The Making of a Nemesis: How the United States Created the Iran It Now Fears
America's 70-Year Campaign Against Iran: From Destroying Democracy to Engineering Collapse—And Why the Next Version Could Be Even More Dangerous
America’s Greatest Irony: Building the Threat It Fears Most
The Iran that Washington fears today is no accident of history. It is the direct product of deliberate American choices.
Sanctions, coups, wars, and unrelenting pressure did not weaken Iran—they reshaped it into a far more resilient and defiant adversary. Read this to the end, because without understanding how this Iran was forged, you cannot grasp why U.S. policy toward it has repeatedly failed.
The Current Crisis in Iran
Right now, Iran faces a profound crisis: massive protests have erupted, the economy is collapsing, and inflation has surged dramatically (reaching around 44% or higher in recent months, with point-to-point figures even exceeding 50% amid sharp rial depreciation). But this is no accident.
U.S. Treasury Secretary Scott Bessent, a billionaire hedge fund manager, stated in a January 2026 Fox News interview that the “maximum pressure” campaign had caused Iran’s economy to collapse: a major bank failed, the central bank printed money fueling inflation, dollar shortages restricted imports, and these conditions sparked the unrest. He described this as “economic statecraft” carried out with “no shots fired,” directly crediting sanctions for the protests.

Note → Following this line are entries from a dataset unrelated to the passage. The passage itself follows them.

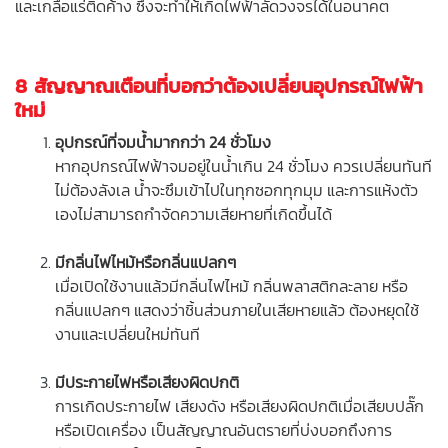
และเกลือแร่ติดค้าง ซึ่งจะทำให้เกิดไฟฟ้าลัดวงจรได้ในอนาคต
8 สัญญาณเตือนที่บอกว่าต้องเปลี่ยนอุปกรณ์ไฟฟ้า
ใหม่
อุปกรณ์ที่จมน้ำมากกว่า 24 ชั่วโมง
หากอุปกรณ์ไฟฟ้าจมอยู่ในน้ำเกิน 24 ชั่วโมง ควรเปลี่ยนทันที
ไม่ต้องลังเล น้ำจะซึมเข้าไปในทุกซอกทุกมุม และการแห้งตัว
เองไม่สามารถกำจัดความเสียหายที่เกิดขึ้นได้
มีกลิ่นไฟไหม้หรือกลิ่นแปลกๆ
เมื่อเปิดใช้งานแล้วมีกลิ่นไฟไหม้ กลิ่นพลาสติกละลาย หรือ
กลิ่นแปลกๆ แสดงว่าชิ้นส่วนภายในเสียหายแล้ว ต้องหยุดใช้
งานและเปลี่ยนใหม่ทันที
มีประกายไฟหรือเสียงผิดปกติ
การเกิดประกายไฟ เสียงดัง หรือเสียงผิดปกติเมื่อเสียบปลั๊ก
หรือเปิดเครื่อง เป็นสัญญาณอันตรายที่บ่งบอกถึงการ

Nine months earlier—in March 2025—Bessent acknowledged during a speech at the Economic Club of New York that the campaign was “designed to collapse Iran’s already buckling economy.” He urged Iranians to abandon the rial, outlined plans to shut down Iran’s oil sector, collapse its exports, and block access to the international financial system by targeting regional facilitators. He even joked about “making Iran broke again,” drawing applause from Wall Street executives, including Blackstone CEO Steven Schwarzman, a major Trump donor. It is hardly surprising that these policies align with billionaire interests—Bessent’s Wall Street background and Blackstone’s vast U.S. real estate holdings make the connection clear.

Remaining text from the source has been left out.